This is a series of posts where I jot down my learnings from computer science papers I've read. Previously, An Axiomatic Basis for Computer Programming

Paper (pdf)

This blog post summarizes key points/learnings from the paper. I chose this paper after hearing a talk by John Hughes and Mary Sheeran. I thought it would be fun to examine what Landin thought about the programming language (PL) landscape 50 years ago, and contrast it with what we have now.


The paper describes a framework, called ISWIM (for If you See What I Mean), for programming languages. The framework defines rules around 2 features that all programming languages provide:

  1. User-coined names

  2. Conventions about characterizing functional relationships

ISWIM attemps to be a general purpose system, that can be made oriented for a specific problem by picking an appropriate set of primitives.

"Most programming languages are partly a way of expressing things in terms of other things and partly a basic set of given things"

Levels of ISWIM

Landin defines the 4 levels of abstraction for ISWIM:

  1. Physical ISWIM

  2. Logical ISWIM

  3. Abstract ISWIM

  4. Applicative Expressions (AEs)

Physical ISWIM is the actual text that is seen and written by programmers.

Logical ISWIM can be thought of lex tokens output by a Lexer (<= is the less than equals operator).

The abstract ISWIM is the Abstract Syntax Tree (AST) for the program.

And the AEs is the lowest level bytecode/assembly that is executed.

This separation of layers gives ISWIM its flexibility. For example, "new" languages can be written that runs on the same Abstract Machine that executes AEs, as long as these "new" languages can be transformed in AEs. (This is similar to how various X-to-JavaScript languages, such as ClojureScript, BuckleScript, GopherJS, etc., works.)

For the abstract ISWIM, Landin defines a where-expression, which looks like how mathematical formulas are broken down:

f(b+2c) + f(2b-c) where f(x) = x * (x+1)

Characteristic equivalences

Landin describes in details the characteristic equivalences of ISWIM expressions, i.e. when are two expressions in ISWIM equal. Through these equivalence relations, different expressions at the abstract level can be transformed into the same expressions at the AEs level. The benefit is that now you can have a smaller core.

User-coined names (which is a major feature that ISWIM claims) introduced via let expressions, function definitions, have equivalent where-expressions.

So the benefit is obvious here: instead of separately supporting various ways of user-coined names, they are all equivalent to where-expressions, and at the AEs level, it only needs to know about where-expressions. I think this is now more commonly known as desugaring.

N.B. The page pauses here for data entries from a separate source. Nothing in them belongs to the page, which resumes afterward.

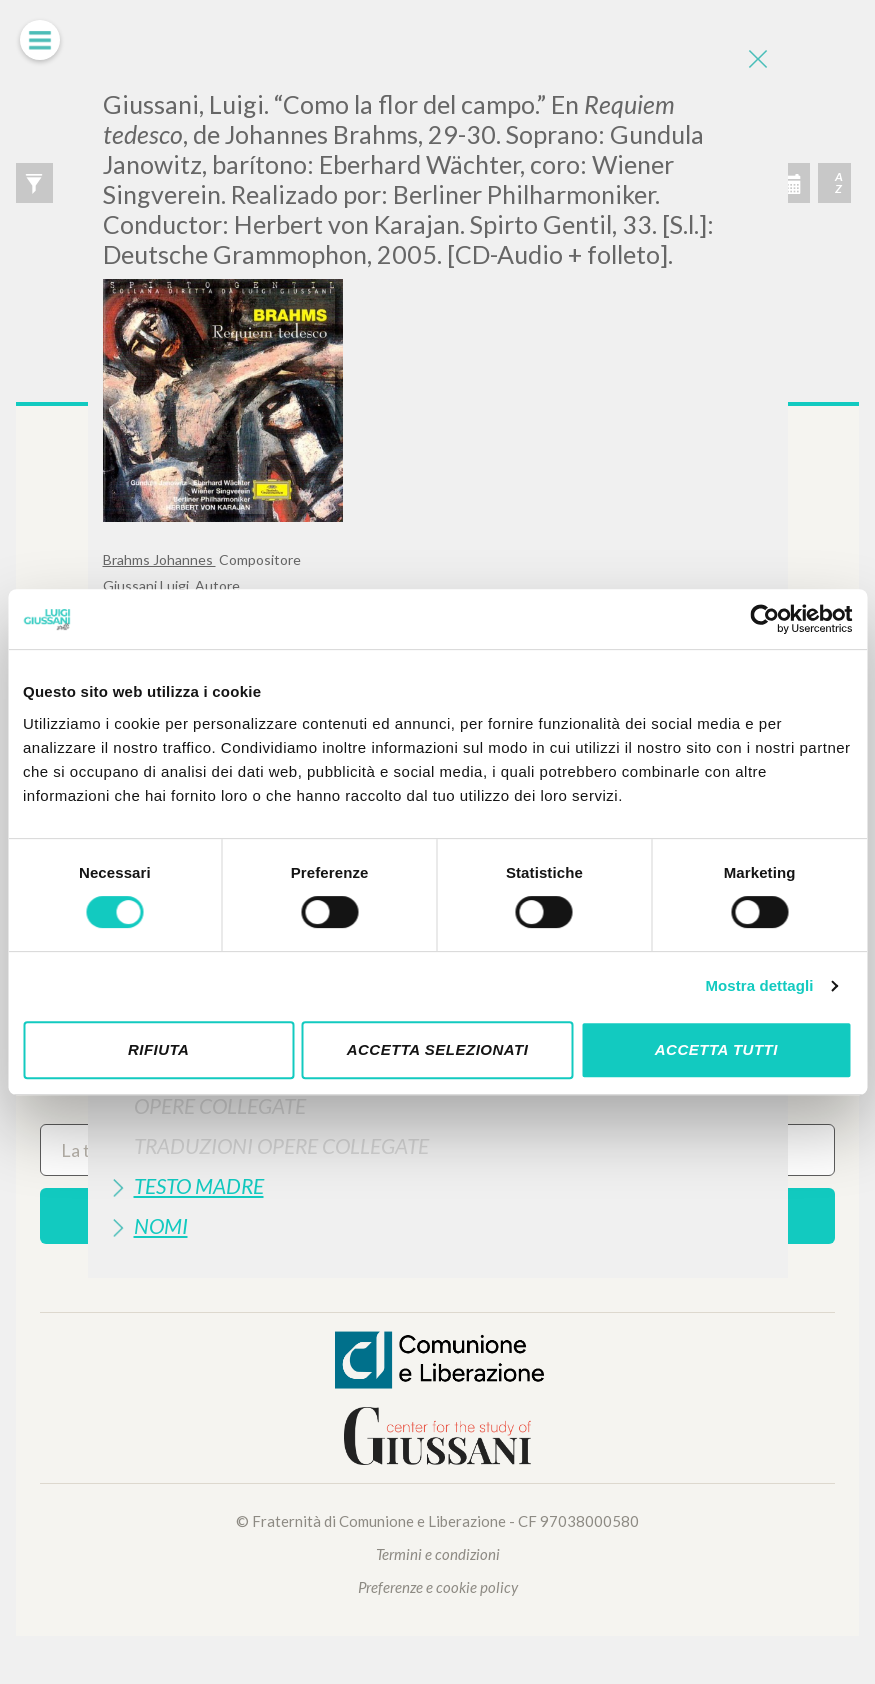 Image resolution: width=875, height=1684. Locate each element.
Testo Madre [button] (199, 1185)
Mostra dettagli (759, 985)
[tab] (438, 1105)
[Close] (758, 60)
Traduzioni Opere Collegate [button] (281, 1145)
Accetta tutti (716, 1049)
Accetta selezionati (438, 1049)
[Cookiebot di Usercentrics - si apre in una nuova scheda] (764, 619)
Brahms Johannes (159, 559)
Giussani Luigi (147, 585)
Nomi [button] (161, 1225)
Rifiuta (159, 1049)
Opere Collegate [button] (220, 1105) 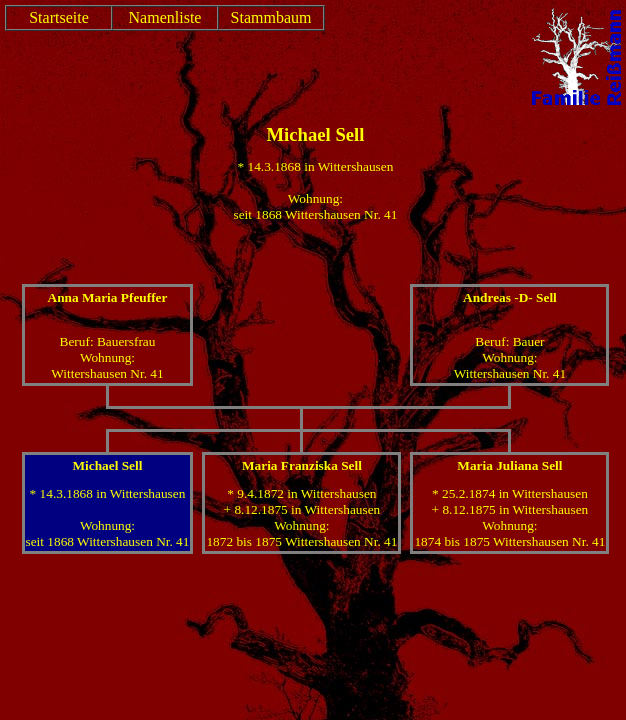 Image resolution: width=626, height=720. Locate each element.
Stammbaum (271, 17)
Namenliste (165, 17)
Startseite (59, 17) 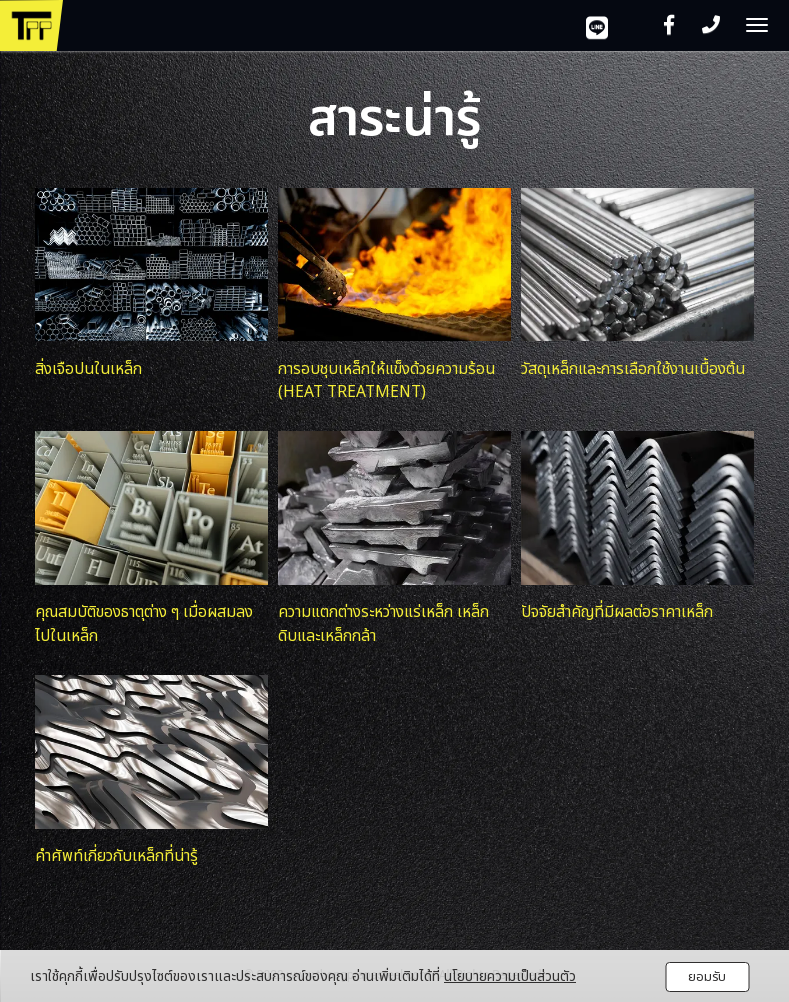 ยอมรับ (707, 977) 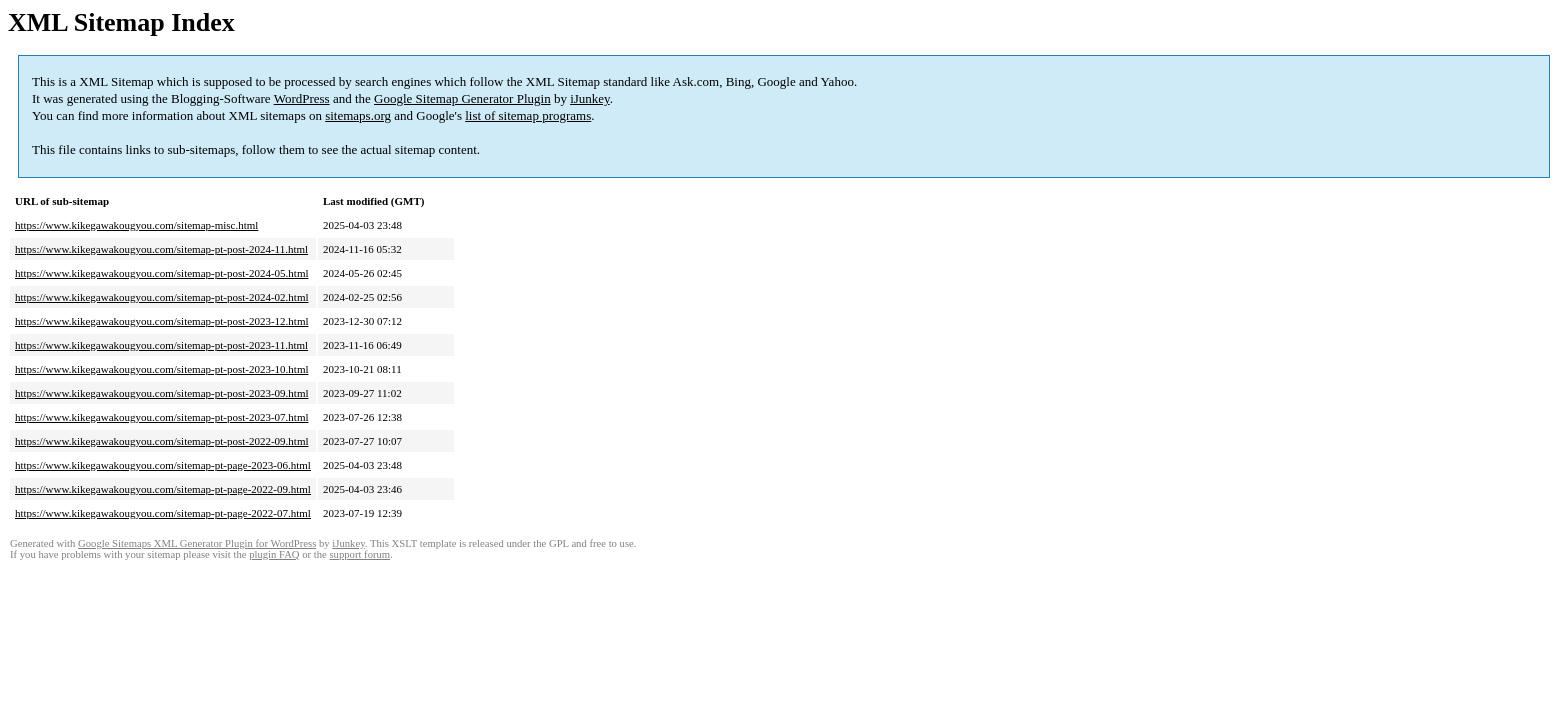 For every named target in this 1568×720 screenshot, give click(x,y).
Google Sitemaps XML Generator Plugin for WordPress (197, 543)
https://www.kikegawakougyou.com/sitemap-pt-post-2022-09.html (162, 441)
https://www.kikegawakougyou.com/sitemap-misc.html (136, 225)
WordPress (302, 98)
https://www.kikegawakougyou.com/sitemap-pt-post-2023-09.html (162, 393)
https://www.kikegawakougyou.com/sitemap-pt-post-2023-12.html (162, 321)
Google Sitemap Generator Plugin (462, 98)
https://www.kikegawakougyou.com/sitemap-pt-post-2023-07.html (162, 417)
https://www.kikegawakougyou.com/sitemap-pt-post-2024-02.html (162, 297)
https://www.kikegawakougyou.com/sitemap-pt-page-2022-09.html (163, 489)
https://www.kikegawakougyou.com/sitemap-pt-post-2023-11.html (161, 345)
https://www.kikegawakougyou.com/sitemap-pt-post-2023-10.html (162, 369)
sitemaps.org (358, 115)
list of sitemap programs (528, 115)
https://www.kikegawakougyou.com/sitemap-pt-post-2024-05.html (162, 273)
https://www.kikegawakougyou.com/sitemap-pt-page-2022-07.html (163, 513)
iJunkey (590, 98)
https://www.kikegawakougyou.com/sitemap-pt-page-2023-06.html (163, 465)
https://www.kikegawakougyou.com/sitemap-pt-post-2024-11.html (161, 249)
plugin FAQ (274, 554)
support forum (359, 554) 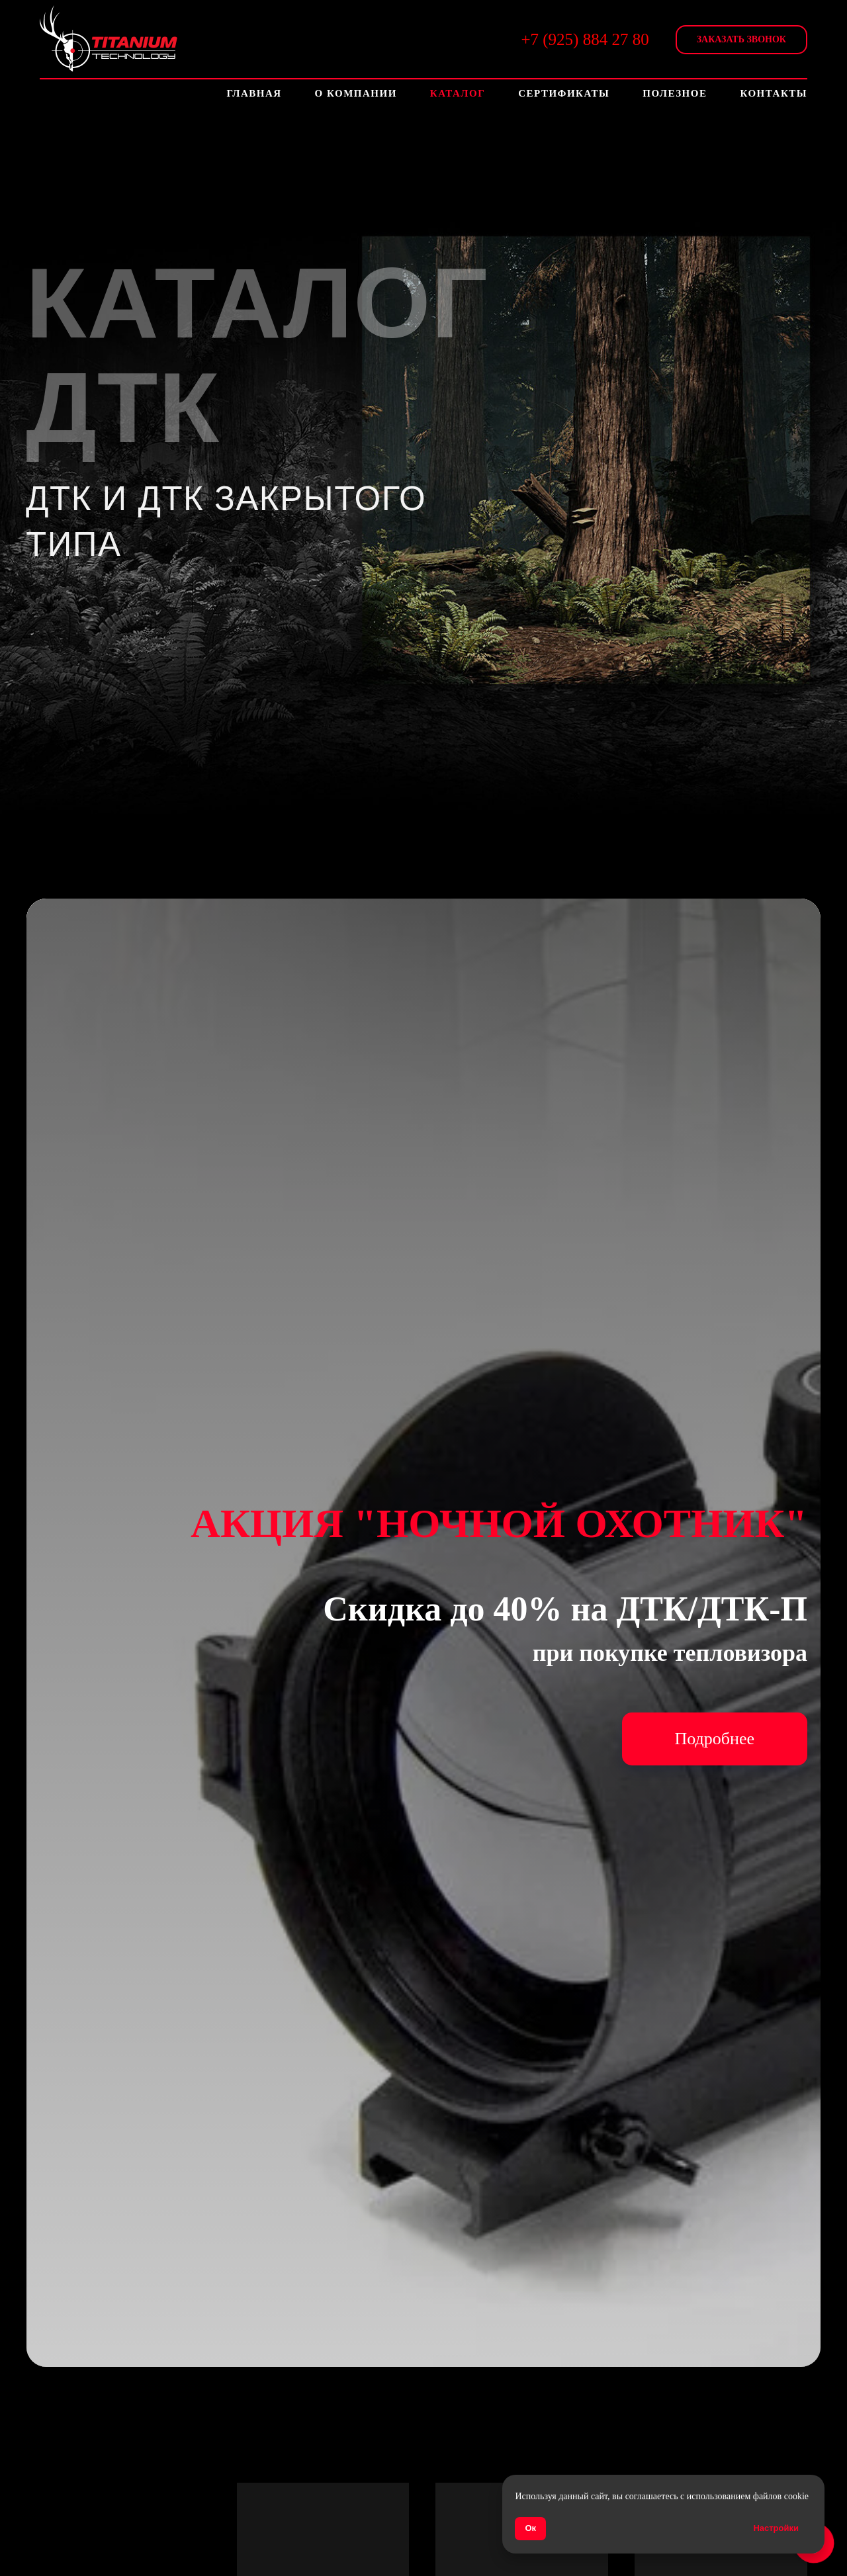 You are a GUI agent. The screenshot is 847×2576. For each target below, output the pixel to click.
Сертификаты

The basis of all these beautiful transformation are 3 things:

  1. Expressions have nesting subexpression structure

  2. Each subexpression denotes something (a number, string, etc.)

  3. What the expression denotes depends only on the values of its subexpressions

These 3 properties make expressions easier to construct and understand, and Landin suggests that there is an

"evolutionary trend towards 'bigger right hand sides' in place of strings of small, explicitly sequenced assignments and jumps".

From my experience with programming, we don't actually have bigger right hand sides. Rather we bury more expressions within curly braces in classes and methods, at least in object-oriented languages like Java. In functional languages, I think this is quite true. I find myself using let expressions more in OCaml. One explanation is that OCaml infers types well, I don't have to specify types whenever I use let, which reduces the friction.

Discussion on indentation-based syntax and declarative languages

At the end of the paper, there is a discussion section from various computer scientists about the indentation based syntax of ISWIM, and what declarative languages are.

The general consensus around not using indentation for structure is when you have a block that has multiple lines, spanning multiple pages. In that case it makes it harder, when on a new page, which containing block an indented block belongs to.

The definition of declarative language starts of as "languages which do not contain assignment statements or jumps", as offered by Strachey. As the discussion progresses, the definition moves towards having a "situation where you have specified everything you want to know, though the exact sequence in which you evoke the various operations to cause the solution is left unspecified", offered by Ingerman. This is closer to the current, common understanding of declarative languages, think MySQL.


This paper has been quite a challenging but interesting read. It is challenging because I have to try and put myself into the PL world 50 years ago, and it's hard to imagine what it was like then, and the motivations behind this paper. It is interesting because I can spot a little of ISWIM in the languages I use now, both object-oriented and functional. It is also interesting that Landin advocates strongly for expressions with no side effects, but somehow it didn't become the default way of doing things.